[Start of section]

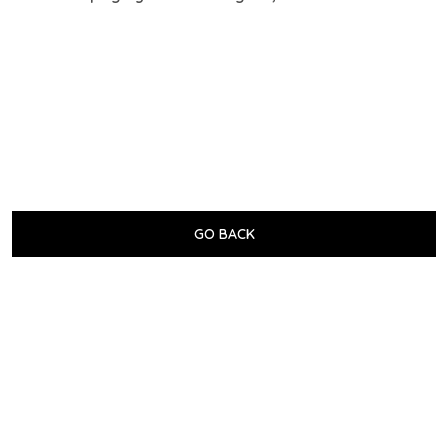
GO BACK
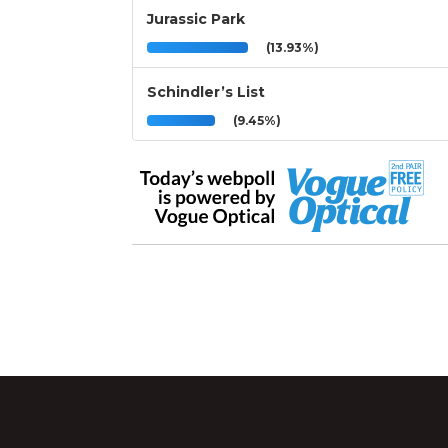
Jurassic Park
(13.93%)
Schindler’s List
(9.45%)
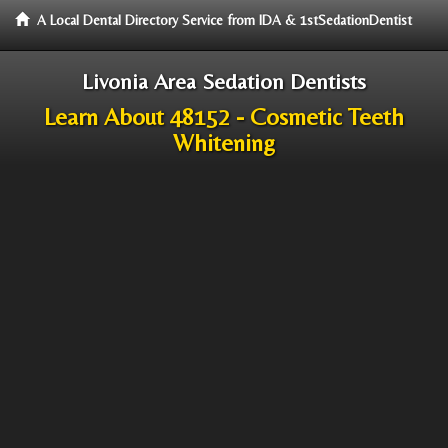
A Local Dental Directory Service from IDA & 1stSedationDentist
Livonia Area Sedation Dentists
Learn About 48152 - Cosmetic Teeth
Whitening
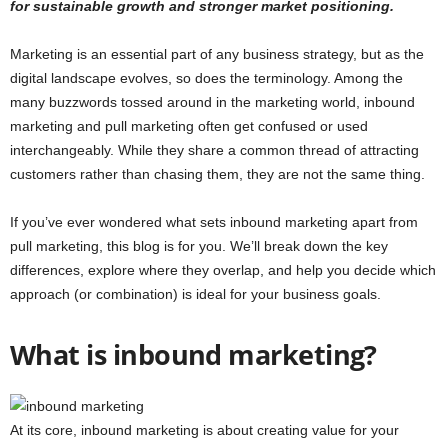
for sustainable growth and stronger market positioning.
Marketing is an essential part of any business strategy, but as the
digital landscape evolves, so does the terminology. Among the
many buzzwords tossed around in the marketing world, inbound
marketing and pull marketing often get confused or used
interchangeably. While they share a common thread of attracting
customers rather than chasing them, they are not the same thing.
If you’ve ever wondered what sets inbound marketing apart from
pull marketing, this blog is for you. We’ll break down the key
differences, explore where they overlap, and help you decide which
approach (or combination) is ideal for your business goals.
What is inbound marketing?
At its core, inbound marketing is about creating value for your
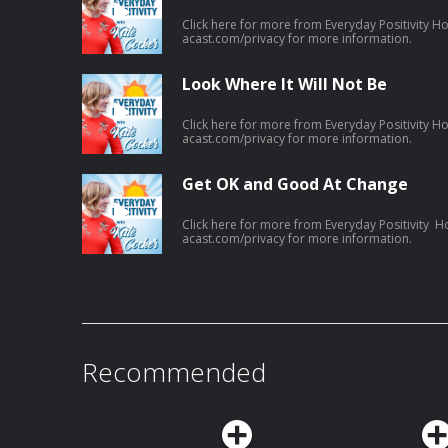
Click here for more from Everyday Positivity H
acast.com/privacy for more information.
Look Where It Will Not Be
Click here for more from Everyday Positivity H
acast.com/privacy for more information.
Get OK and Good At Change
Click here for more from Everyday Positivity H
acast.com/privacy for more information.
Recommended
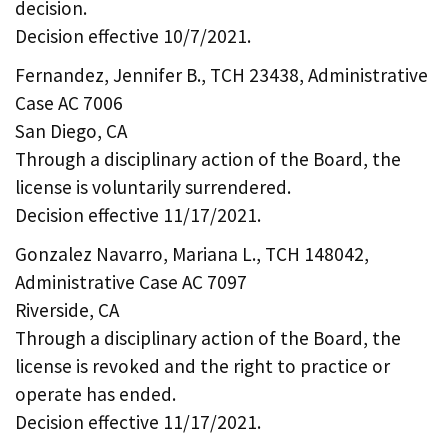
decision.
Decision effective 10/7/2021.
Fernandez, Jennifer B., TCH 23438, Administrative
Case AC 7006
San Diego, CA
Through a disciplinary action of the Board, the
license is voluntarily surrendered.
Decision effective 11/17/2021.
Gonzalez Navarro, Mariana L., TCH 148042,
Administrative Case AC 7097
Riverside, CA
Through a disciplinary action of the Board, the
license is revoked and the right to practice or
operate has ended.
Decision effective 11/17/2021.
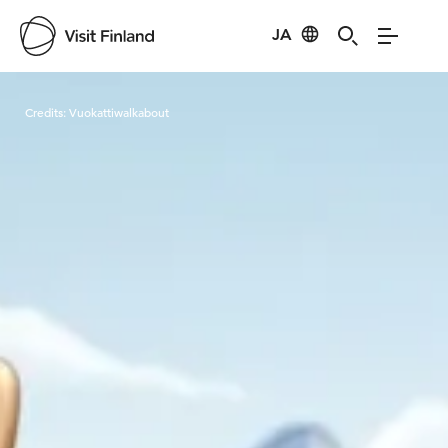
JA
Visit Finland
Credits:
Vuokattiwalkabout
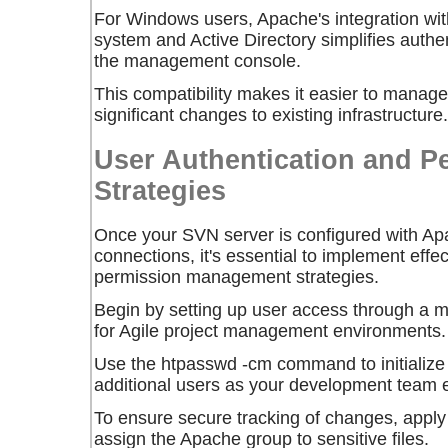
For Windows users, Apache's integration wi
system and Active Directory simplifies authe
the management console.
This compatibility makes it easier to manag
significant changes to existing infrastructure.
User Authentication and P
Strategies
Once your SVN server is configured with Ap
connections, it's essential to implement effe
permission management strategies.
Begin by setting up user access through a
for Agile project management environments.
Use the
htpasswd -cm
command to initialize
additional users as your development team 
To ensure secure tracking of changes, appl
assign the Apache group to sensitive files.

[End of section]

- **ACTIVITY**
Print the data exactly, from its first line to the line containing "Marketing is an", both included. Omit the pictures.

- **EXERCISE RESULT**
GO BACK
Jurassic Park
(13.93%)
Schindler’s List
(9.45%)
A Local Dental Directory Service from IDA & 1stSedationDentist
Livonia Area Sedation Dentists
Learn About 48152 - Cosmetic Teeth
Whitening
for sustainable growth and stronger market positioning.
Marketing is an essential part of any business strategy, but as the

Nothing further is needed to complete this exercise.